REQUIRED WORK –
Using the material that follows, output exactly the lines from the one containing "3 | Personalised - Large Gift Box" through the one containing "RICK EDWARD DOE", with both ends kept.

INPUT RECORDS –
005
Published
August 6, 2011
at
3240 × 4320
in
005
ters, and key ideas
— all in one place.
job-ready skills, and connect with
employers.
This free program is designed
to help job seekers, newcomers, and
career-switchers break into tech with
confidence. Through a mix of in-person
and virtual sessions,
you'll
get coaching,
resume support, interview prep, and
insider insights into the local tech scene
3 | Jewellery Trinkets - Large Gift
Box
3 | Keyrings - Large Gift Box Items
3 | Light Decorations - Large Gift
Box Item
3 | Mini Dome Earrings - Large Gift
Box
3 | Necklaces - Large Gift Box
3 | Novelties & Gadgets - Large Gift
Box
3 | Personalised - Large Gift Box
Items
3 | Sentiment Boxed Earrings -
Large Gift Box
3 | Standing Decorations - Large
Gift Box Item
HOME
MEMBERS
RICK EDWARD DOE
==
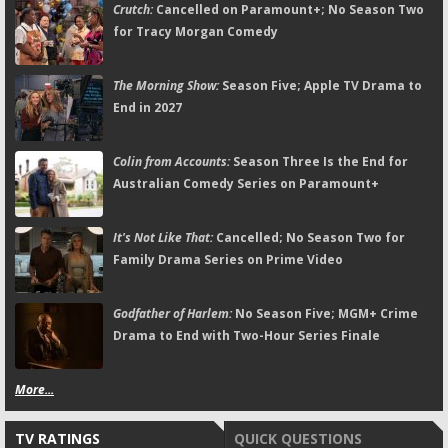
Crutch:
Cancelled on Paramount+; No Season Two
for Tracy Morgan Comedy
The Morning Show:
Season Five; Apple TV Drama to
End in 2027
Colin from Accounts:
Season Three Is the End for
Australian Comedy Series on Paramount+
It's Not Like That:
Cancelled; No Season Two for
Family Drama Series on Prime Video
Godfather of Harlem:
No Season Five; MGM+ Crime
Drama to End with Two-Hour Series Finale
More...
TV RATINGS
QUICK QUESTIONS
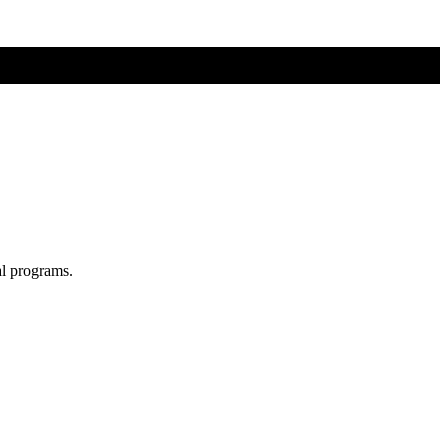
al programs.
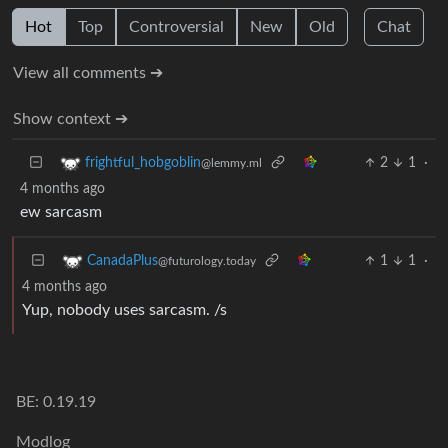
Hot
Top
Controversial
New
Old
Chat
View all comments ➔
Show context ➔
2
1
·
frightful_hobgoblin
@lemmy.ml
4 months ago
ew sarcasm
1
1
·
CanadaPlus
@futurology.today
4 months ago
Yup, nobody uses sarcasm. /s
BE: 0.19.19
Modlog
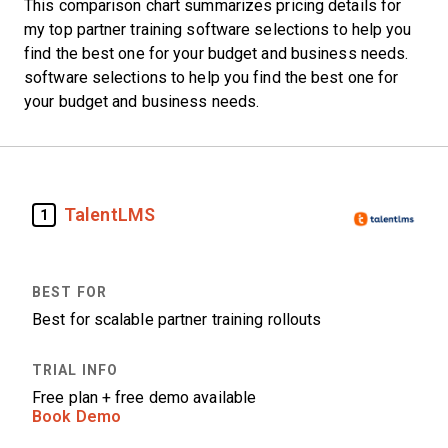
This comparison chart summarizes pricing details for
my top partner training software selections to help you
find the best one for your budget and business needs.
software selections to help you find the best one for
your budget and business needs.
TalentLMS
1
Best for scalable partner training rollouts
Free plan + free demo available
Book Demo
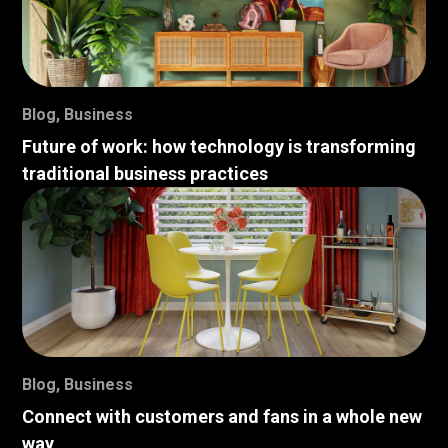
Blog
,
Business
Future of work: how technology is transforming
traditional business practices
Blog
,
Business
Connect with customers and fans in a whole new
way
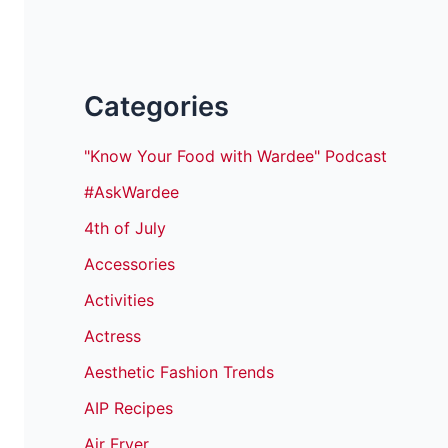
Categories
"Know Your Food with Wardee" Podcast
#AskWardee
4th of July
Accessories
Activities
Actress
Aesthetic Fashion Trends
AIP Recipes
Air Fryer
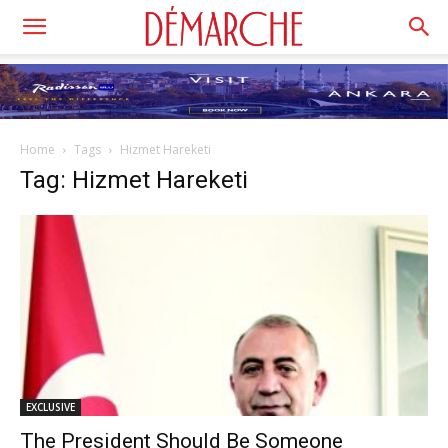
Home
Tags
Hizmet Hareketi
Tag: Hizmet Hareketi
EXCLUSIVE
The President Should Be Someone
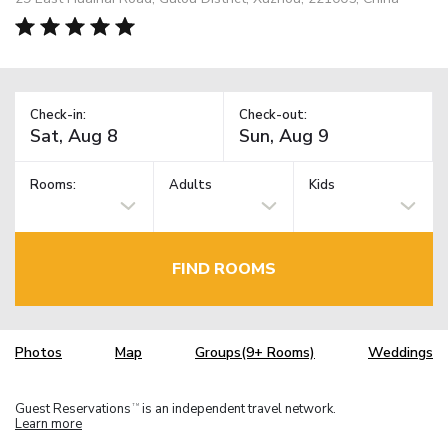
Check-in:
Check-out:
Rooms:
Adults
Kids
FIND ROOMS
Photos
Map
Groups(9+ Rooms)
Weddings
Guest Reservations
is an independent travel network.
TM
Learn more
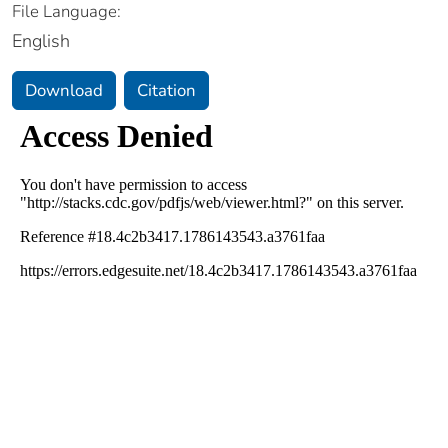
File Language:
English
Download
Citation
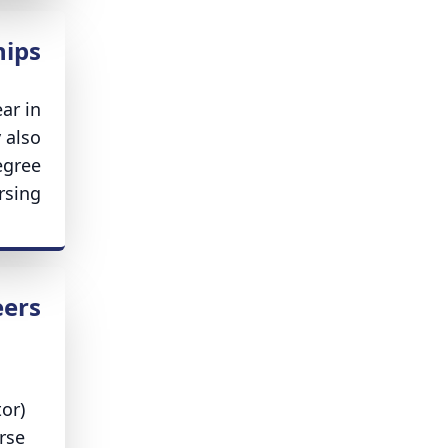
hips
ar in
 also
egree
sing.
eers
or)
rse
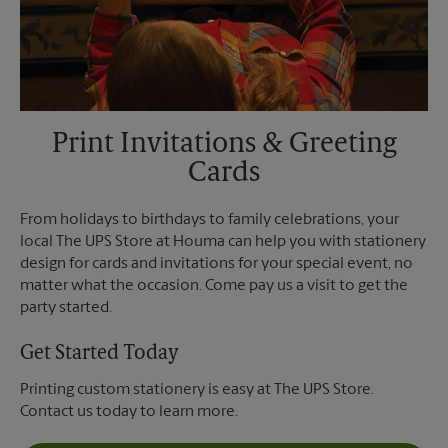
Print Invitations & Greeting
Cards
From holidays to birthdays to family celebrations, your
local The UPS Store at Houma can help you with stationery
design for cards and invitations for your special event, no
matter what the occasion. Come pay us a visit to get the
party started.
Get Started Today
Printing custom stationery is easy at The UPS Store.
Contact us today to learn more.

OUTPUT FOR THIS EXERCISE –
3 | Personalised - Large Gift Box
Items
3 | Sentiment Boxed Earrings -
Large Gift Box
3 | Standing Decorations - Large
Gift Box Item
HOME
MEMBERS
RICK EDWARD DOE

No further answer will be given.